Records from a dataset

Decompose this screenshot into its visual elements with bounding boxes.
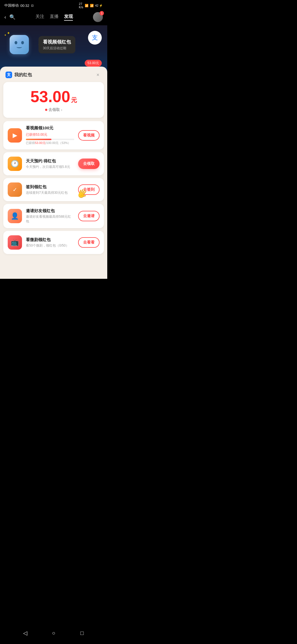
task-name-drama: 看微剧领红包 [26, 237, 51, 242]
action-btn-video[interactable]: 看视频 [78, 130, 100, 141]
cube-eyes [15, 41, 24, 44]
battery-label: 42 ⚡ [95, 4, 103, 7]
alipay-icon: 支 [6, 72, 12, 78]
task-name-reserve: 天天预约 得红包 [26, 159, 56, 164]
screen-record-icon: ⊡ [31, 4, 34, 7]
progress-total: /100.00元（53%） [46, 141, 71, 144]
cube-face [10, 35, 29, 54]
task-name-row-invite: 邀请好友领红包 [26, 208, 74, 214]
task-name-sign: 签到领红包 [26, 184, 46, 190]
signal-icon: 📶 [90, 4, 94, 7]
progress-bar-fill [26, 139, 51, 140]
progress-text: 已获得53.00元/100.00元（53%） [26, 141, 74, 145]
task-icon-invite: 👤 [8, 209, 22, 223]
nav-bar: ‹ 🔍 关注 直播 发现 1 [0, 10, 107, 25]
collect-dot [45, 109, 47, 111]
cube-eye-right [21, 41, 24, 44]
progress-bar-bg [26, 139, 74, 140]
check-icon: ✓ [13, 186, 17, 193]
back-icon[interactable]: ‹ [4, 14, 6, 20]
cube-mouth [16, 46, 22, 48]
progress-desc: 已获得 [26, 141, 35, 144]
bottom-spacer [0, 257, 107, 273]
drama-icon: 📺 [11, 239, 19, 246]
progress-container: 已获得53.00元/100.00元（53%） [26, 139, 74, 145]
task-item-drama: 📺 看微剧领红包 看50个微剧，领红包（0/50） 去看看 [3, 231, 104, 254]
task-info-invite: 邀请好友领红包 邀请好友看视频最高得588元红包 [26, 208, 74, 224]
cube-eye-left [15, 41, 17, 44]
task-info-sign: 签到领红包 连续签到7天最高得30元红包 [26, 184, 74, 195]
task-item-invite: 👤 邀请好友领红包 邀请好友看视频最高得588元红包 去邀请 [3, 204, 104, 228]
tab-follow[interactable]: 关注 [35, 14, 44, 21]
status-left: 中国移动 00:32 ⊡ [4, 3, 34, 8]
modal-panel: 支 我的红包 × 53.00 元 去领取 › ▶ 看视频领100元 已获得53.… [0, 67, 107, 279]
collect-arrow-icon: › [61, 108, 62, 112]
task-name-invite: 邀请好友领红包 [26, 208, 55, 214]
avatar-badge: 1 [100, 11, 104, 15]
close-button[interactable]: × [94, 71, 102, 79]
task-desc-drama: 看50个微剧，领红包（0/50） [26, 243, 74, 248]
task-icon-video: ▶ [8, 128, 22, 143]
status-right: 27K/s 📶 📶 42 ⚡ [79, 2, 103, 9]
hero-title: 看视频领红包 [43, 39, 71, 45]
speed-label: 27K/s [79, 2, 83, 9]
alipay-badge-top: 支 [88, 31, 102, 45]
search-icon[interactable]: 🔍 [9, 14, 15, 20]
task-name-row-reserve: 天天预约 得红包 [26, 159, 74, 164]
task-desc-reserve: 今天预约，次日最高可领5.8元 [26, 165, 74, 169]
task-icon-sign: ✓ [8, 182, 22, 197]
task-info-video: 看视频领100元 已获得53.00元 已获得53.00元/100.00元（53%… [26, 125, 74, 145]
action-btn-sign[interactable]: 去签到 [78, 184, 100, 195]
task-earned-video: 已获得53.00元 [26, 132, 47, 137]
task-name-row-drama: 看微剧领红包 [26, 237, 74, 242]
modal-title: 我的红包 [14, 72, 32, 78]
invite-icon: 👤 [11, 212, 19, 220]
task-icon-drama: 📺 [8, 235, 22, 250]
task-item-daily-reserve: 🕐 天天预约 得红包 今天预约，次日最高可领5.8元 去领取 [3, 152, 104, 175]
action-btn-drama[interactable]: 去看看 [78, 237, 100, 248]
amount-badge-top: 53.00元 [85, 60, 102, 67]
carrier-label: 中国移动 [4, 3, 19, 8]
video-play-icon: ▶ [13, 132, 17, 139]
action-btn-invite[interactable]: 去邀请 [78, 211, 100, 221]
task-info-reserve: 天天预约 得红包 今天预约，次日最高可领5.8元 [26, 159, 74, 169]
collect-link[interactable]: 去领取 › [9, 107, 98, 112]
hero-subtitle: 30天后活动过期 [43, 46, 71, 51]
nav-tabs: 关注 直播 发现 [35, 14, 73, 21]
avatar[interactable]: 1 [93, 12, 103, 22]
cube-body [10, 35, 29, 54]
big-amount: 53.00 元 [9, 89, 98, 105]
mascot: ✦ ✦ [6, 31, 33, 58]
action-btn-reserve[interactable]: 去领取 [78, 159, 100, 169]
clock-icon: 🕐 [11, 160, 19, 168]
task-name-row-sign: 签到领红包 [26, 184, 74, 190]
tab-discover[interactable]: 发现 [64, 14, 73, 21]
task-desc-sign: 连续签到7天最高得30元红包 [26, 190, 74, 195]
task-icon-clock: 🕐 [8, 157, 22, 171]
star-decoration-1: ✦ [7, 31, 10, 35]
hero-bubble: 看视频领红包 30天后活动过期 [38, 36, 75, 53]
amount-unit: 元 [71, 96, 77, 104]
modal-header: 支 我的红包 × [0, 67, 107, 82]
star-decoration-2: ✦ [4, 34, 6, 37]
task-name-video: 看视频领100元 [26, 125, 53, 131]
task-desc-invite: 邀请好友看视频最高得588元红包 [26, 214, 74, 224]
amount-card: 53.00 元 去领取 › [3, 82, 104, 118]
task-item-sign-in: ✓ 签到领红包 连续签到7天最高得30元红包 去签到 🖐️ [3, 178, 104, 201]
wifi-icon: 📶 [85, 4, 89, 7]
nav-left: ‹ 🔍 [4, 14, 15, 20]
task-name-row-video: 看视频领100元 已获得53.00元 [26, 125, 74, 137]
modal-header-left: 支 我的红包 [6, 72, 32, 78]
progress-amount: 53.00元 [35, 141, 46, 144]
task-info-drama: 看微剧领红包 看50个微剧，领红包（0/50） [26, 237, 74, 248]
tab-live[interactable]: 直播 [50, 14, 59, 21]
time-label: 00:32 [20, 4, 29, 8]
amount-number: 53.00 [30, 89, 70, 105]
collect-label: 去领取 [48, 107, 60, 112]
status-bar: 中国移动 00:32 ⊡ 27K/s 📶 📶 42 ⚡ [0, 0, 107, 10]
task-item-watch-video: ▶ 看视频领100元 已获得53.00元 已获得53.00元/100.00元（5… [3, 121, 104, 149]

Brief: Within the entries, find all lines that contain "cube" and copy each one.

Result:
cube-eyes [15, 41, 24, 44]
cube-face [10, 35, 29, 54]
cube-eye-right [21, 41, 24, 44]
cube-mouth [16, 46, 22, 48]
cube-eye-left [15, 41, 17, 44]
cube-body [10, 35, 29, 54]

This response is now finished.